Privacy reps were included in 68 percent of the reviewed agreements. The ABA Deal Points Study provides sample language below to demonstrate the kind of language it is seeing:
Target has complied with all Laws and contractual and fiduciary obligations as to protection and security of Personal Data to which it is subject. Target has not received any inquiries from or been subject to any audit or Legal Proceeding by any Governmental Authority regarding Personal Data. Target has complied with its policies and procedures as to collection, use, processing, storage and transfer of Personal Data. No Legal Proceeding alleging (a) a material violation of any Person's privacy rights or (b) unauthorized access, use or disclosure of Personal Data has been asserted or threatened to Target. Since [date], there has not been a material violation by Target of any Person's privacy rights or any unauthorized access, use or disclosure by Target of Personal Data.
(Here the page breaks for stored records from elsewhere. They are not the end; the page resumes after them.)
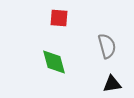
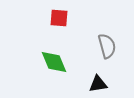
green diamond: rotated 8 degrees counterclockwise
black triangle: moved 14 px left
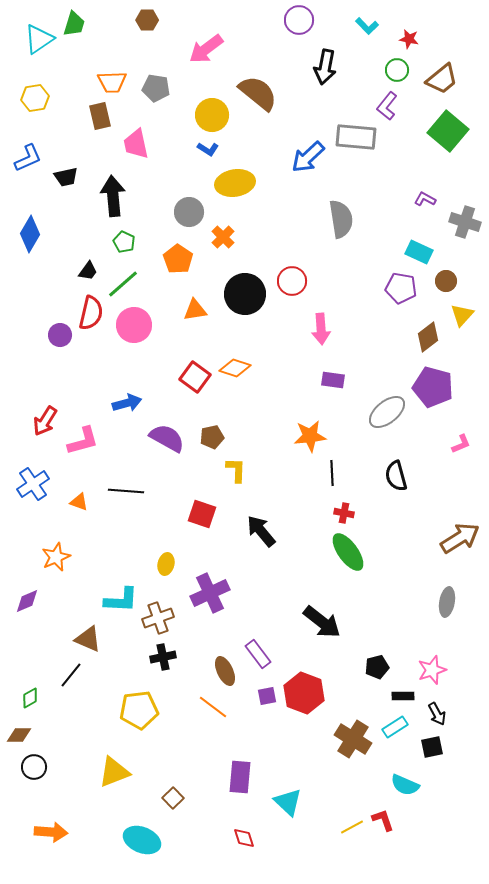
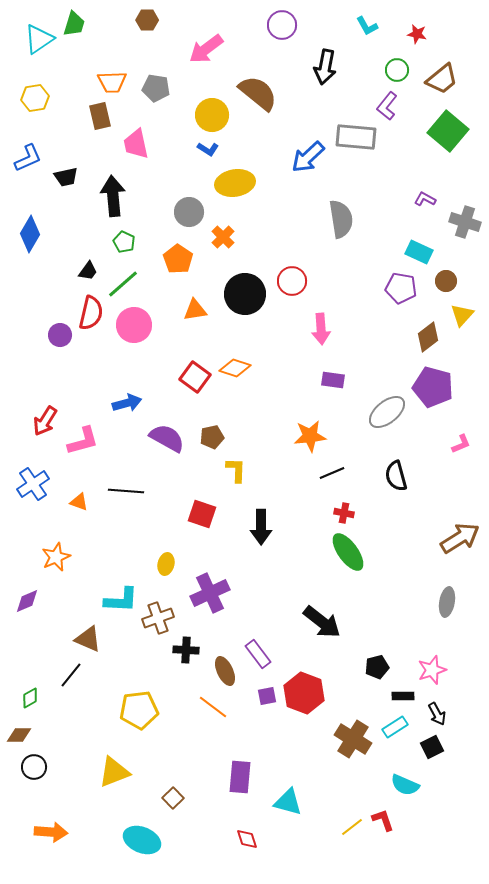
purple circle at (299, 20): moved 17 px left, 5 px down
cyan L-shape at (367, 26): rotated 15 degrees clockwise
red star at (409, 39): moved 8 px right, 5 px up
black line at (332, 473): rotated 70 degrees clockwise
black arrow at (261, 531): moved 4 px up; rotated 140 degrees counterclockwise
black cross at (163, 657): moved 23 px right, 7 px up; rotated 15 degrees clockwise
black square at (432, 747): rotated 15 degrees counterclockwise
cyan triangle at (288, 802): rotated 28 degrees counterclockwise
yellow line at (352, 827): rotated 10 degrees counterclockwise
red diamond at (244, 838): moved 3 px right, 1 px down
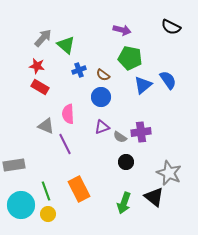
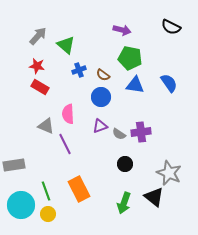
gray arrow: moved 5 px left, 2 px up
blue semicircle: moved 1 px right, 3 px down
blue triangle: moved 8 px left; rotated 48 degrees clockwise
purple triangle: moved 2 px left, 1 px up
gray semicircle: moved 1 px left, 3 px up
black circle: moved 1 px left, 2 px down
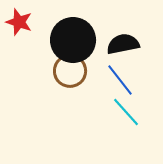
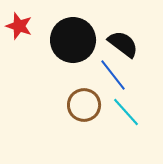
red star: moved 4 px down
black semicircle: rotated 48 degrees clockwise
brown circle: moved 14 px right, 34 px down
blue line: moved 7 px left, 5 px up
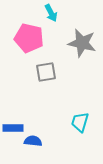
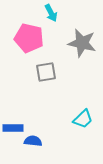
cyan trapezoid: moved 3 px right, 3 px up; rotated 150 degrees counterclockwise
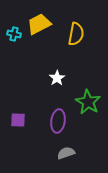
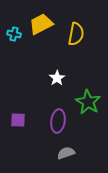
yellow trapezoid: moved 2 px right
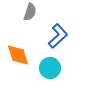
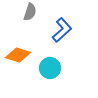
blue L-shape: moved 4 px right, 6 px up
orange diamond: rotated 55 degrees counterclockwise
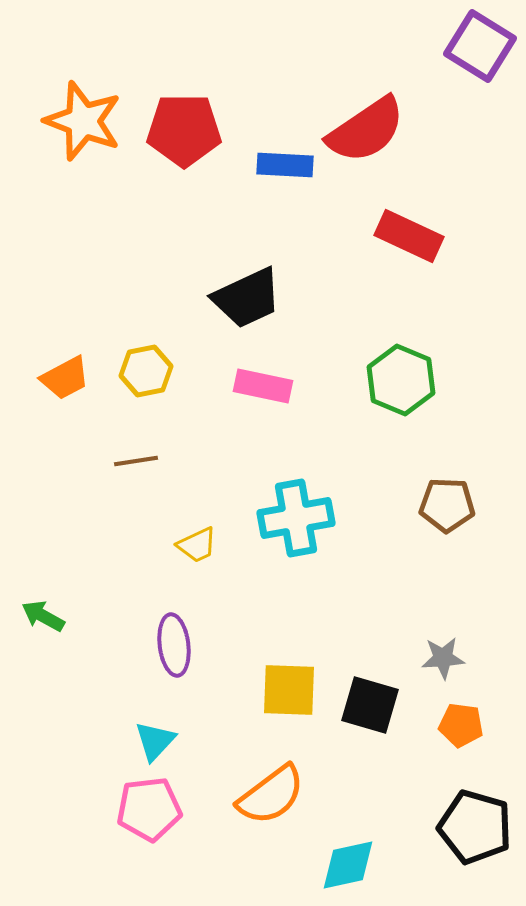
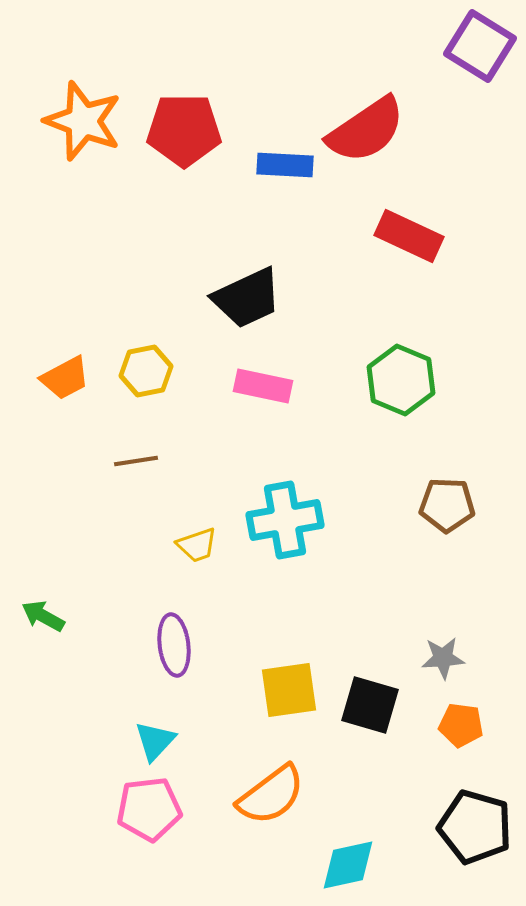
cyan cross: moved 11 px left, 2 px down
yellow trapezoid: rotated 6 degrees clockwise
yellow square: rotated 10 degrees counterclockwise
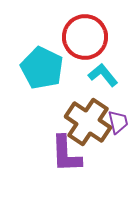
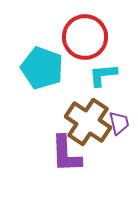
cyan pentagon: rotated 6 degrees counterclockwise
cyan L-shape: rotated 56 degrees counterclockwise
purple trapezoid: moved 1 px right, 1 px down
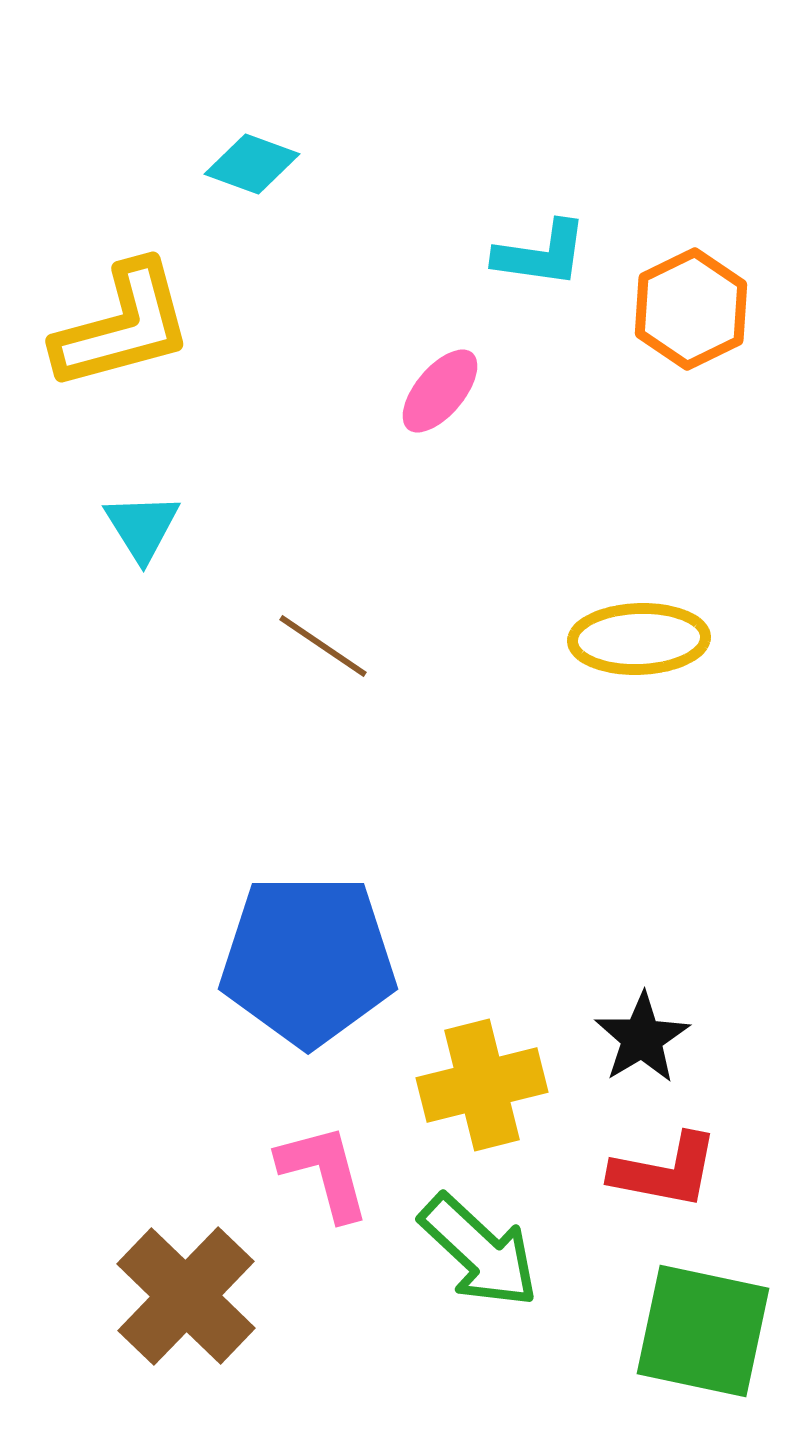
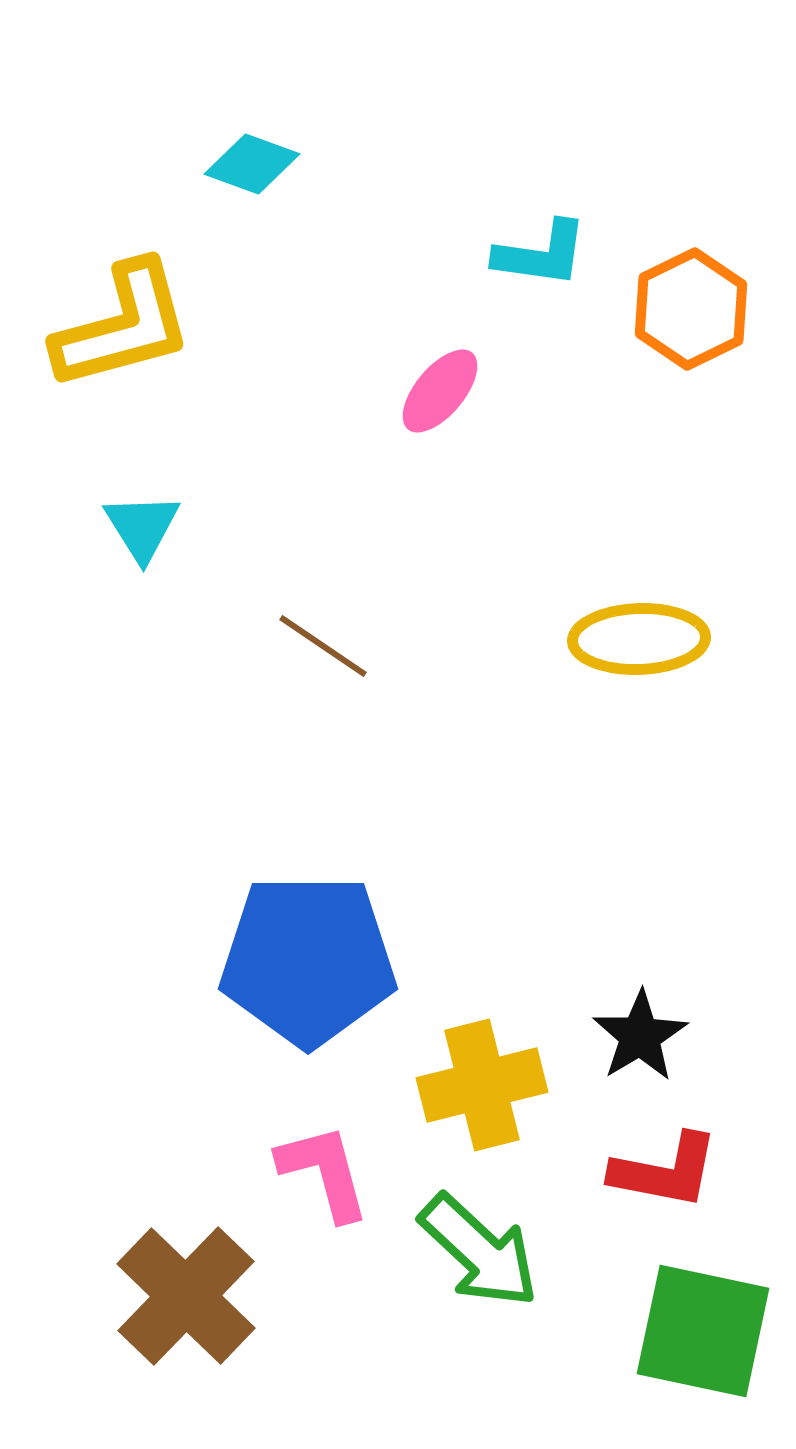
black star: moved 2 px left, 2 px up
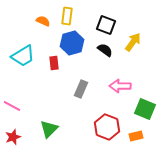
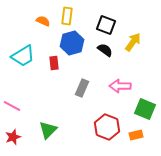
gray rectangle: moved 1 px right, 1 px up
green triangle: moved 1 px left, 1 px down
orange rectangle: moved 1 px up
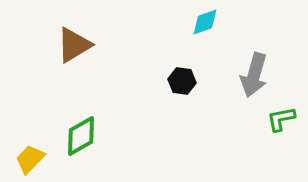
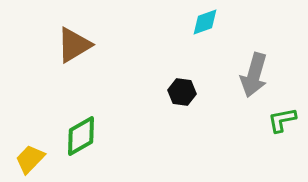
black hexagon: moved 11 px down
green L-shape: moved 1 px right, 1 px down
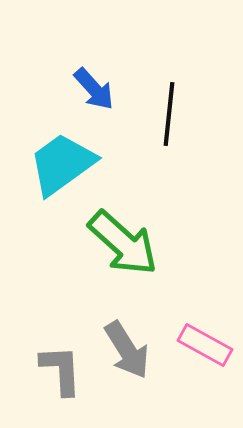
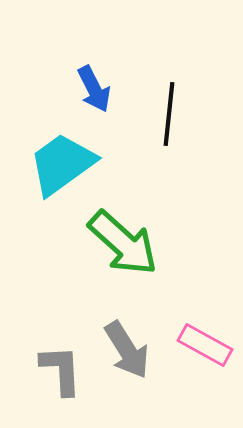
blue arrow: rotated 15 degrees clockwise
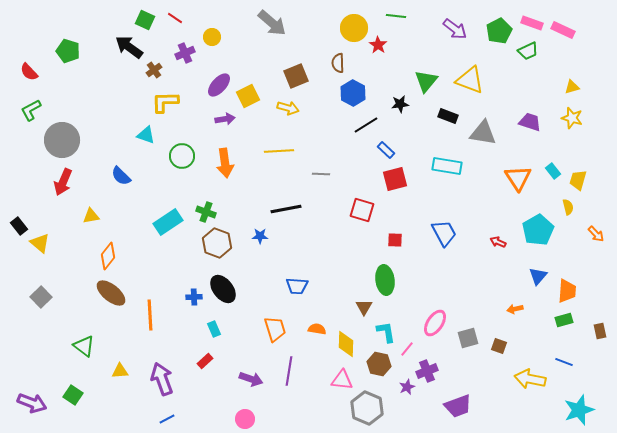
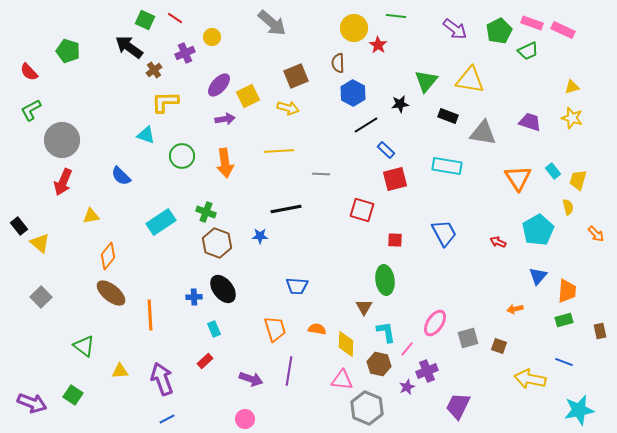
yellow triangle at (470, 80): rotated 12 degrees counterclockwise
cyan rectangle at (168, 222): moved 7 px left
purple trapezoid at (458, 406): rotated 136 degrees clockwise
cyan star at (579, 410): rotated 8 degrees clockwise
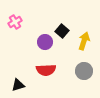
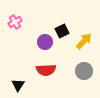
black square: rotated 24 degrees clockwise
yellow arrow: rotated 24 degrees clockwise
black triangle: rotated 40 degrees counterclockwise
Cyber security reps were included in 70 percent of the reviewed agreements. As in the above, the ABA Deal Points Study provides sample language to demonstrate what the study was looking at here:
The information technology equipment and related systems owned, used or held for use by Target (“Systems”) are reasonably sufficient for the Business's immediate needs. Since [date], there has been no unauthorized access, use, intrusion, or breach of security, or material failure, breakdown, performance reduction or other adverse event affecting any Systems that has caused or would reasonably be expected to cause any substantial disruption to the use of such Systems or the Business or any material loss or harm to Target or its personnel, property, or other assets.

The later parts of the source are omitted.